● SUPPLIED DATA:
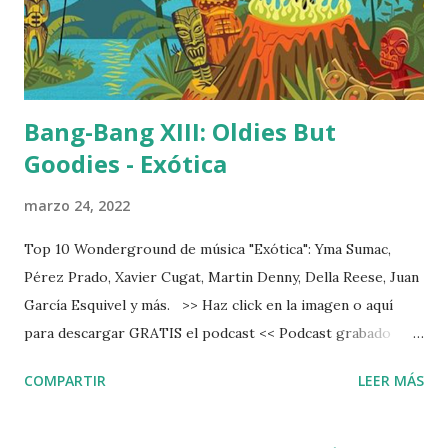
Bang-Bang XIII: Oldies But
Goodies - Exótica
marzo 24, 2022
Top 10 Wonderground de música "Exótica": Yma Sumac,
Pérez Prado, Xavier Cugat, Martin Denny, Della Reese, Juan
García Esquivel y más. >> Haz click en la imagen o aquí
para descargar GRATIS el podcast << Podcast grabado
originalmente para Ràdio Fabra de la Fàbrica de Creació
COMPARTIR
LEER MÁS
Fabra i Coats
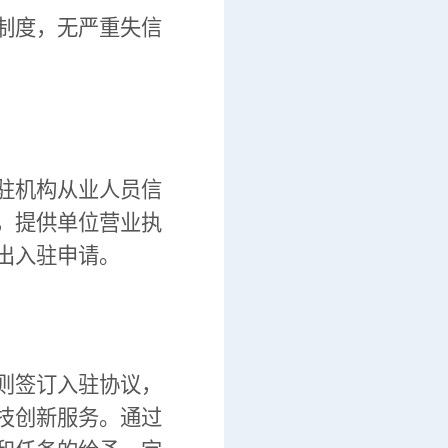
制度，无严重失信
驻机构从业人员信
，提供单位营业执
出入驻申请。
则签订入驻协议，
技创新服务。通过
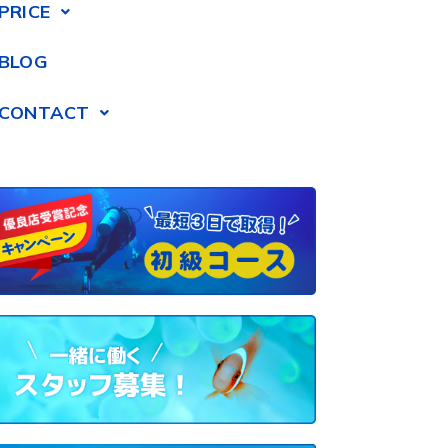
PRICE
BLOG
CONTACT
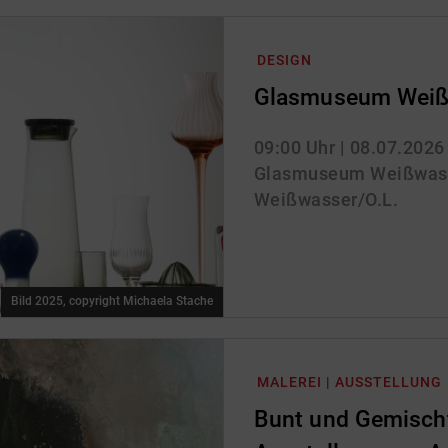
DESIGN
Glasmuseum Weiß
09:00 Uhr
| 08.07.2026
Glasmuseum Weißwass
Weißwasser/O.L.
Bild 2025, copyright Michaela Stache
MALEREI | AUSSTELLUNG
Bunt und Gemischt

● ASSIGNMENT:
Out of the records, collect only those lines that contain the string "Exótica".

● RESPONSE:
Goodies - Exótica
Top 10 Wonderground de música "Exótica": Yma Sumac,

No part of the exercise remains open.